The other doctor said he is "shocked" by the letter.

"It seems that for now we have no one to deal with except our 'old stumps,'" he said, referring to the old circle of leaders who have ruled during Putin's 25 years as president, or prime minister.

“Now [with the ongoing war in Ukraine], we're supposed to stop everything else. The cynicism is incomprehensible," he added.

The sources that Systema and Meduza spoke to said that they have not yet responded to the call for proposals from the Ministry of Health.

"Modern research, like what they mention in this national project, is quite expensive," said a Kremlin-connected source. "They require a lot of money and resources. The development of new therapies costs billions of euros, which no national project can afford these days."

"A Servant"

A Kremlin-connected source told Systema and Meduza that the genesis of the new national project was "an obsession magnified by lobbying."

"This is Mikhail Kovalchuk, who talks enthusiastically about eternal life and the 'Russian genome,'" the source said. "He ran to the president."

Kovalchuk, 77, is a physicist and the older brother of billionaire businessman Yury Kovalchuk, who has been described as "Putin's personal banker" and has been closely associated with Putin since the latter was vice mayor of St.

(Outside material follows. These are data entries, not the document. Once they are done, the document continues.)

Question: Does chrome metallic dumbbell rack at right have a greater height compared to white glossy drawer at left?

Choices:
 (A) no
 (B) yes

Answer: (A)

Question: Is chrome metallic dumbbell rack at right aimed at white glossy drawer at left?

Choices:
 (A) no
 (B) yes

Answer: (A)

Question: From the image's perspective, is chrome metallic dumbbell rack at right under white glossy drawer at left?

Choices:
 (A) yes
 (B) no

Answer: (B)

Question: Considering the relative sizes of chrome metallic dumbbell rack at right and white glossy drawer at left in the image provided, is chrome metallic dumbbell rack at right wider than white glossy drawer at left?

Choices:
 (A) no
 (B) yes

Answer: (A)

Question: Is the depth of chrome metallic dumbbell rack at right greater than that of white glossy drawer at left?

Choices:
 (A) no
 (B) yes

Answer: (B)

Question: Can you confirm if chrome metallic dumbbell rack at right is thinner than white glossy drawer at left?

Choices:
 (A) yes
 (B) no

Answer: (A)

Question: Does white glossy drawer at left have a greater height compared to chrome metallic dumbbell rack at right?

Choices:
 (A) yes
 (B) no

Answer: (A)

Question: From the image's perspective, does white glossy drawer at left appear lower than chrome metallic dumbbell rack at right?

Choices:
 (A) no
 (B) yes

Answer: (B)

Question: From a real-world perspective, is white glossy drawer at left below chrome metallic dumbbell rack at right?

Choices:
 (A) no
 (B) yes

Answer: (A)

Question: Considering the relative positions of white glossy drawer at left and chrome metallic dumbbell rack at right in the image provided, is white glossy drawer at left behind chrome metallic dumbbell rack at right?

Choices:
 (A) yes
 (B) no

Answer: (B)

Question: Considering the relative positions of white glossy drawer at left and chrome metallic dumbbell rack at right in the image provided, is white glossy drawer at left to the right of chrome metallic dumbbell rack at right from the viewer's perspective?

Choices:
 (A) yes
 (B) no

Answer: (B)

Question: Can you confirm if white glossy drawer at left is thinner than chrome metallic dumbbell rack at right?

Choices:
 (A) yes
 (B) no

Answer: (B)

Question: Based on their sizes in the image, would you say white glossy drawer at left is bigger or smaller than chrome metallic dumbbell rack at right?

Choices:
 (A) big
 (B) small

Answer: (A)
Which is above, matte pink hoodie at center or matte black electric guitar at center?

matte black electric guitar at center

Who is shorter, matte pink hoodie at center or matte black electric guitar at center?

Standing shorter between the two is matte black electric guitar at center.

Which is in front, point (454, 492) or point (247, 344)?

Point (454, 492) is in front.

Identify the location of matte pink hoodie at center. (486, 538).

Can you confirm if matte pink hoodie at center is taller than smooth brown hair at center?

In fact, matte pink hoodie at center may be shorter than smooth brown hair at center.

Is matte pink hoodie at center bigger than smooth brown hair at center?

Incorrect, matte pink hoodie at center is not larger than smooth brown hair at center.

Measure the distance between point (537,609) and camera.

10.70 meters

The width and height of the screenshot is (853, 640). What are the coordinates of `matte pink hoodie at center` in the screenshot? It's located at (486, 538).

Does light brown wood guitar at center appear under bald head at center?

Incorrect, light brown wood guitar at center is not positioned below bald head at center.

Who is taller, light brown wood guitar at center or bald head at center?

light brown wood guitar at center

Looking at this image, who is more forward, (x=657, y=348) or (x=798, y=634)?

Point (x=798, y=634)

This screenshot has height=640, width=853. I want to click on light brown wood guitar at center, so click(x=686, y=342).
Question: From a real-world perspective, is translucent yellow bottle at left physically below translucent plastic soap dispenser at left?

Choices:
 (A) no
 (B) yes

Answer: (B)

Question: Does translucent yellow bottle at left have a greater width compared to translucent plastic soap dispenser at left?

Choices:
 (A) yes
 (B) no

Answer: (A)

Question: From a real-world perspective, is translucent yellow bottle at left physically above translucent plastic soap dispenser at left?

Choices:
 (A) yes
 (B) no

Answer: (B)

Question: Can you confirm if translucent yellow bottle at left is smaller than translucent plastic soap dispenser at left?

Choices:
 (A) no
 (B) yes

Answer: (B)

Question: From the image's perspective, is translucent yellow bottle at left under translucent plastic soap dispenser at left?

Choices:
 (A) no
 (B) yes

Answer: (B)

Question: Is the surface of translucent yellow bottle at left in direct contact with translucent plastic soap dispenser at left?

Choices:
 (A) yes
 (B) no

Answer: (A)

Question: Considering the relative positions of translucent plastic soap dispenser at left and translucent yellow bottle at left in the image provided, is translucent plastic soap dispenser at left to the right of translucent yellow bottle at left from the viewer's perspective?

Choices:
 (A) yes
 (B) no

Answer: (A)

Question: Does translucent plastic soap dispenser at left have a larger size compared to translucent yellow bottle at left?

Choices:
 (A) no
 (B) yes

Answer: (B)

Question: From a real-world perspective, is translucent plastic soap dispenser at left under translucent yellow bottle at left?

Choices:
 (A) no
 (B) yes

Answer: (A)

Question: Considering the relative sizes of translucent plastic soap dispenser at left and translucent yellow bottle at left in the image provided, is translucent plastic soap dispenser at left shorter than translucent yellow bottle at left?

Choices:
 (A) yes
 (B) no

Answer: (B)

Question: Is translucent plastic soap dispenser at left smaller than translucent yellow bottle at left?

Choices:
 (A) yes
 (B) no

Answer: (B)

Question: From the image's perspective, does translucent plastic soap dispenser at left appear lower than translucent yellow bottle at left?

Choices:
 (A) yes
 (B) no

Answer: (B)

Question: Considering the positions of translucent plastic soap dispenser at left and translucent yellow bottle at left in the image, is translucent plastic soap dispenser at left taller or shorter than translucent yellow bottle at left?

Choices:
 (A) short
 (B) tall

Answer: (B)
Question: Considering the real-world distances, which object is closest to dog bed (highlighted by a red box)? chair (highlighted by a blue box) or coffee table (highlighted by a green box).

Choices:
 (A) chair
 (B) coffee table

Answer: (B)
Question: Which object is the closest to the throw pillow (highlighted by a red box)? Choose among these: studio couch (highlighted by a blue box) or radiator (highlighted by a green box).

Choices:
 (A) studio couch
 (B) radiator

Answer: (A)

Petersburg in early 90s.

Mikhail Kovalchuk is president of the Kurchatov Institute, a nuclear research facility in Moscow, and has been a corresponding member of the Russian Academy of Sciences since 2000. Last year he was appointed president of the Moscow Polytechnic Museum.

Three sources with knowledge of the development of the new national project also mentioned Kovalchuk as a possible initiator of the idea. Kovalchuk is already in charge of the federal genetics program, in which Putin's eldest daughter, endocrinologist Maria Vorontsova, plays an important role.

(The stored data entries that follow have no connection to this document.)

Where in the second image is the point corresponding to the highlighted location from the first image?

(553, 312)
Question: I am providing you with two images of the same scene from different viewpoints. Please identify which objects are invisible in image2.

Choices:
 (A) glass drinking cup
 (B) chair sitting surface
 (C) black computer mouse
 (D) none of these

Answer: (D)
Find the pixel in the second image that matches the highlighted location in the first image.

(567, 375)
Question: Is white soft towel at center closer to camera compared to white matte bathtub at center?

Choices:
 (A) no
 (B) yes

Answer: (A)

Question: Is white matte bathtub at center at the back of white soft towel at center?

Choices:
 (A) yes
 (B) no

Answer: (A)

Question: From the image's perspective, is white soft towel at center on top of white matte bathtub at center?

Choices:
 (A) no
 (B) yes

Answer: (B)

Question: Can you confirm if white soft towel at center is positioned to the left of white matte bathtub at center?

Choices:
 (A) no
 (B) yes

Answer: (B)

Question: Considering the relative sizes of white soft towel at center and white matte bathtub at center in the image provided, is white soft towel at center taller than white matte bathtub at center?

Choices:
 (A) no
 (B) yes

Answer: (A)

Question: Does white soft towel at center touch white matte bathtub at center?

In a strange 2015 speech, Kovalchuk accused "foreign elites" of trying to hijack the "evolutionary process" to create "one servant".

Those people, he said, would have "limited consciousness", their reproduction would be "managed", and they would be fed "cheap food...from genetically modified organisms". He provided no evidence to support these outlandish claims.

Russian media have often reported that Putin believes in such ideas.

“You can already imagine, and not only theoretically, that one can create people with a certain set of characteristics,” Putin said in 2017. “It can be a mathematical genius, or a great musician. Or it can be a soldier, a person who can fight without fear, or feelings of compassion, pity or pain."

"At any cost"

In October of the same year, Putin claimed that foreigners were "systematically and professionally collecting biomaterial" of Russian citizens.

"Why are they doing this?" he asked.

In 2009, Kovalchuk's institute conducted a project to "decode the Russian genome".

He has repeatedly spoken of wanting to live a long and productive life.

His thinking on this subject was influenced by Konstantin Skryabin, who worked under Kovalchuk's orders at the Kurchatov Institute on the Russian genome project.

"We [scientists] like to discuss the problem of human immortality," Skryabin said

It seems that Putin's latest national project on New Health-Saving Technologies is the result of such discussions, agreed several experts asked by Systema and Meduza after reading the letter from the Russian Ministry of Health.

"The big boss has assigned the task," said a researcher at a Moscow think tank. "And the bureaucrats have undertaken to fulfill it at all costs."

*NOTE: Because the Government of Russia has declared REL an "undesirable organization", REL has concealed its identity from its sources in Russia to protect them from prosecution.